THE DATA:
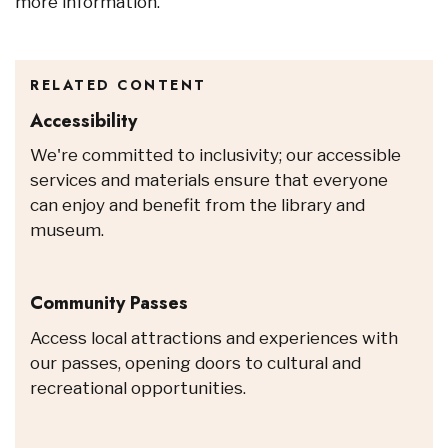
more information.
RELATED CONTENT
Accessibility
We're committed to inclusivity; our accessible
services and materials ensure that everyone
can enjoy and benefit from the library and
museum.
Community Passes
Access local attractions and experiences with
our passes, opening doors to cultural and
recreational opportunities.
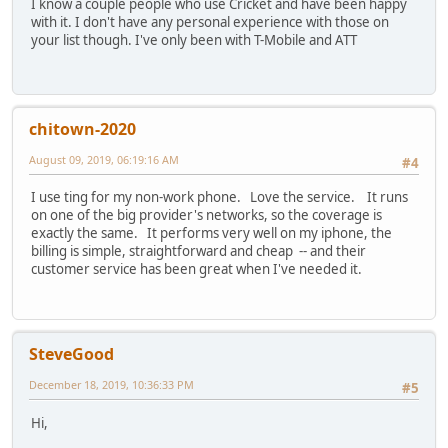
I know a couple people who use Cricket and have been happy
with it. I don't have any personal experience with those on
your list though. I've only been with T-Mobile and ATT
chitown-2020
August 09, 2019, 06:19:16 AM
#4
I use ting for my non-work phone. Love the service. It runs
on one of the big provider's networks, so the coverage is
exactly the same. It performs very well on my iphone, the
billing is simple, straightforward and cheap -- and their
customer service has been great when I've needed it.
SteveGood
December 18, 2019, 10:36:33 PM
#5
Hi,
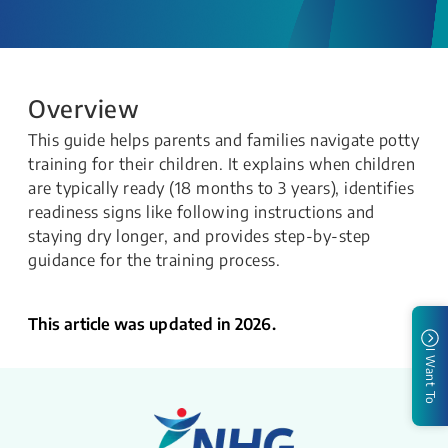
Overview
This guide helps parents and families navigate potty
training for their children. It explains when children
are typically ready (18 months to 3 years), identifies
readiness signs like following instructions and
staying dry longer, and provides step-by-step
guidance for the training process.
This article was updated in 2026.
I Want To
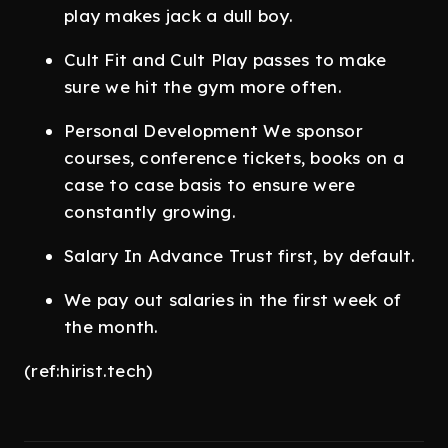
play makes jack a dull boy.
Cult Fit and Cult Play passes to make
sure we hit the gym more often.
Personal Development We sponsor
courses, conference tickets, books on a
case to case basis to ensure were
constantly growing.
Salary In Advance Trust first, by default.
We pay out salaries in the first week of
the month.
(ref:hirist.tech)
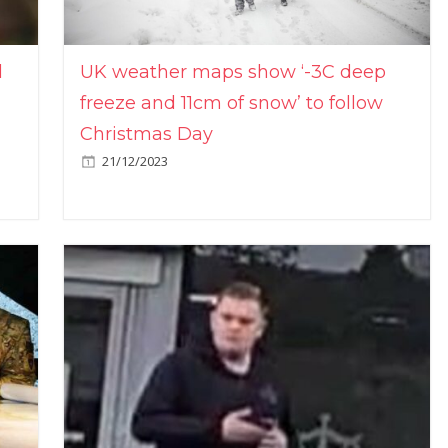
l
UK weather maps show ‘-3C deep
freeze and 11cm of snow’ to follow
Christmas Day
21/12/2023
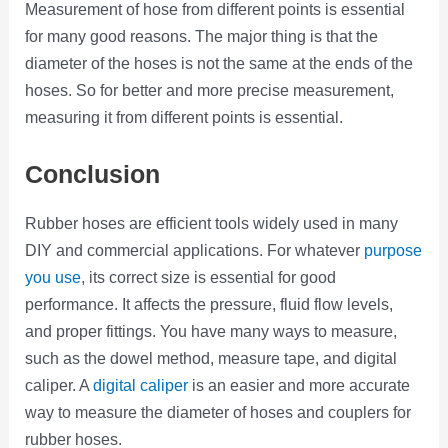
Measurement of hose from different points is essential
for many good reasons. The major thing is that the
diameter of the hoses is not the same at the ends of the
hoses. So for better and more precise measurement,
measuring it from different points is essential.
Conclusion
Rubber hoses are efficient tools widely used in many
DIY and commercial applications. For whatever
purpose
you use
, its correct size is essential for good
performance. It affects the pressure, fluid flow levels,
and proper fittings. You have many ways to measure,
such as the dowel method, measure tape, and digital
caliper. A
digital caliper
is an easier and more accurate
way to measure the diameter of hoses and couplers for
rubber hoses.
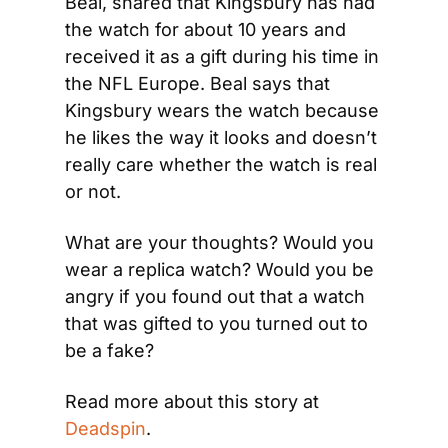
Beal, shared that Kingsbury has had 
the watch for about 10 years and 
received it as a gift during his time in 
the NFL Europe. Beal says that 
Kingsbury wears the watch because 
he likes the way it looks and doesn’t 
really care whether the watch is real 
or not.
What are your thoughts? Would you 
wear a replica watch? Would you be 
angry if you found out that a watch 
that was gifted to you turned out to 
be a fake?
Read more about this story at 
Deadspin
.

EXERCISE: After locating the line that contains "way to measure", output it and all later lines through the end of the material exactly, leaving out pictures.

SOLUTION FOR THIS PROBLEM:
way to measure the diameter of hoses and couplers for
rubber hoses.
Beal, shared that Kingsbury has had 
the watch for about 10 years and 
received it as a gift during his time in 
the NFL Europe. Beal says that 
Kingsbury wears the watch because 
he likes the way it looks and doesn’t 
really care whether the watch is real 
or not.
What are your thoughts? Would you 
wear a replica watch? Would you be 
angry if you found out that a watch 
that was gifted to you turned out to 
be a fake?
Read more about this story at 
Deadspin
.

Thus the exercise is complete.